Data from the quarter that ended on March 31 showed a 23.6% jump in refreshment drink wholesales to liquor retailers, restaurants, pubs and bars – to $75,815,260 from $61,344,779 in the same quarter a year ago.

The best recent quarters to show sales growth during the pandemic, however, are likely the ones that ended on September 30, and on December 31.
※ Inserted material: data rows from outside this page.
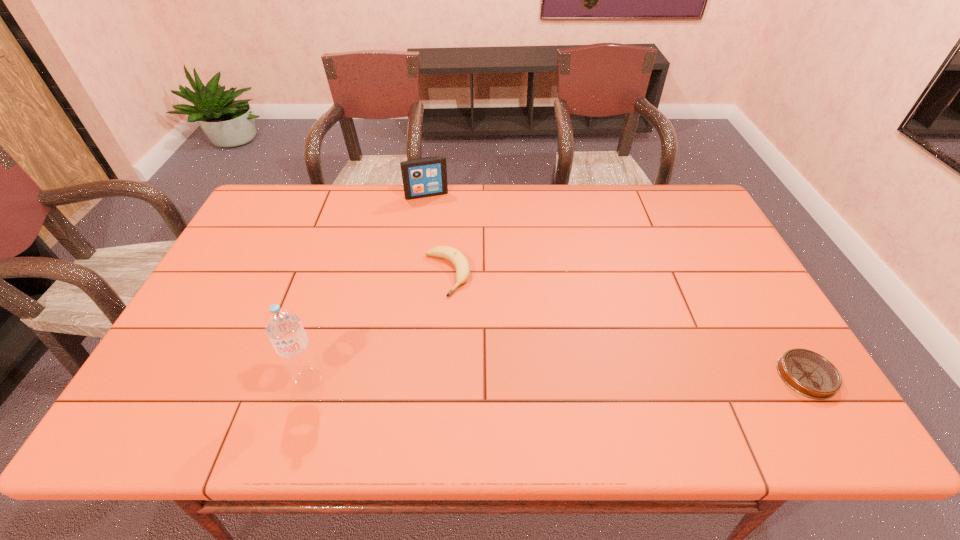 Find the location of a particular element. Image resolution: width=960 pixels, height=540 pixels. object at the near right corner is located at coordinates (808, 373).

Locate an element on the screen. free spot at the far edge of the desktop is located at coordinates (473, 189).

This screenshot has width=960, height=540. In the image, there is a desktop. In order to click on vacant space at the near edge in this screenshot , I will do `click(412, 366)`.

Find the location of a particular element. free region at the left edge of the desktop is located at coordinates (251, 242).

In the image, there is a desktop. What are the coordinates of `vacant space at the right edge` in the screenshot? It's located at (713, 274).

Where is `vacant space at the far left corner of the desktop`? This screenshot has height=540, width=960. vacant space at the far left corner of the desktop is located at coordinates (281, 194).

The width and height of the screenshot is (960, 540). I want to click on free space at the far right corner of the desktop, so click(704, 210).

Image resolution: width=960 pixels, height=540 pixels. I want to click on vacant space that is in between the third tallest object and the tallest object, so click(x=378, y=327).

Find the location of `free space between the tallest object and the iPod`. free space between the tallest object and the iPod is located at coordinates (368, 287).

In order to click on vacant region between the shortest object and the second shortest object in this screenshot , I will do `click(627, 325)`.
The quarter that ended on March 31 is less reliable given that it is compared with the one that ended on March 31, 2020, when retailers were stocking for consumers who were buying unusually large amounts of alcohol  – along with toilet paper, cleaning supplies and other necessities – due to uncertainty and panic buying related to the emerging COVID-19 pandemic.

BCLDB statistics show that in March and April 2020, retailers and other resellers bought 17.3% more alcohol than the previous March and April period, for a total of $605,212,157 for all alcohol types.

The better BCLDB quarters for analysis are the ones that ended in September, and December. They show that, by far, wholesale orders for hard spritzers, ciders and other refreshment drinks had the largest growth among alcohol segments.

BCLDB quarterly sales data is often revised in future reports, and the following includes updated data. Here is the most recent data for all alcohol-segment sales in those quarters. 

Quarter ended September 30, 2020:
•Beer sales rose 2.5% to $305,104,882 from $297,540,524;
•Refreshment sales rose 42.5% to $131,436,187 from $92,212,366;
•Spirits sales rose 8% to $218,886,601 from $202,653,827; and
•Wine sales rose 3.3% to $315,452,416 from $305,477,320.

In total, during the quarter, British Columbian alcohol resellers spent $970,880,086, up 8.1% from $897,884,037 in the same quarter a year earlier.

Quarter ended December 31, 2020:
•Beer sales fell 6.8% to $234,440,301 from $251,550,272;
•Refreshment sales rose 25.5% to $70,494,994 from 56,190,469;
•Spirits sales rose 8.3% to $271,773,930 from $250,860,444; and
•Wine sales rose 1.5% to $322,315,289 from $317,499,504.

In total, during the quarter, British Columbian alcohol resellers spent $899,024,514, up 2.6% from $876,100,689 in the same quarter a year earlier.